On a static blog, you don’t get “analytics events”. You get requests. A lot of requests. And if you do anything even mildly modern (like prefetching links), your own browser becomes suspiciously productive.

Meanwhile, bots show up with a smile, download everything, and then leave without even pretending to scroll. The goal isn’t to build a perfect classifier — it’s to get a dashboard that’s not 93% powered by AhrefsBot and friends.

The logging substrate: Nginx, with one extra tell

The whole thing starts with a log format that is intentionally boring, except for one detail: I add $http_x_prefetch at the end.

      
      
log_format main '$remote_addr - $remote_user [$time_local] '
                '"$request" $status $body_bytes_sent '
                '"$http_referer" "$http_user_agent" '
                '"$http_x_prefetch"';

access_log /var/log/nginx/access.log main;
error_log /var/log/nginx/error.log warn;

Why the extra header? Because I have an aggressively helpful JS prefetcher that fetches URLs shown inside a page. That’s nice for UX. It’s also a great way to contaminate your traffic metrics with requests that look like real navigation, but aren’t.

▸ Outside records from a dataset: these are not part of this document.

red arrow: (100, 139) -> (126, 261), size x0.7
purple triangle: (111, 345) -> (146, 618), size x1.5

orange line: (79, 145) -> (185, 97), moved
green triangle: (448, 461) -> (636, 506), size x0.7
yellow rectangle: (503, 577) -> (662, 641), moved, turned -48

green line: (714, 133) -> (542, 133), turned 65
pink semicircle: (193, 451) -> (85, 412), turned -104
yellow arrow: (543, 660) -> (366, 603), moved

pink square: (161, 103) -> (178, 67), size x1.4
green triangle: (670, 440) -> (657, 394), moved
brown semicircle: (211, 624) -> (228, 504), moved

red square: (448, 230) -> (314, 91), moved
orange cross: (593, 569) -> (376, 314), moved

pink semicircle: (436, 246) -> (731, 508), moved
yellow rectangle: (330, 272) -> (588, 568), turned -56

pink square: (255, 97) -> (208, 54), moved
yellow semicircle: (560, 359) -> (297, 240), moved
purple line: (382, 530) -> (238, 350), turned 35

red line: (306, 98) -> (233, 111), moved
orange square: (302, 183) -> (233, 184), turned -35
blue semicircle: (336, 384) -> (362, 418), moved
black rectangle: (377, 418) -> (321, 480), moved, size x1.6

So the design decision is simple: if I cause the request, I tag the request. Then my log analyzer can remove it deterministically, before it starts hallucinating bot behavior.

Shiny-side design: treat logs like a dataset, not like a tragedy

The app is built around two reactive layers:

raw_data(): read and parse the access log into a clean tibble
filtered_data(): apply human/bot filters + scope to article traffic + time window

This separation matters. Parsing is a “pure-ish” transformation of bytes to columns. Filtering is policy, and policy changes when you’re annoyed by a new crawler.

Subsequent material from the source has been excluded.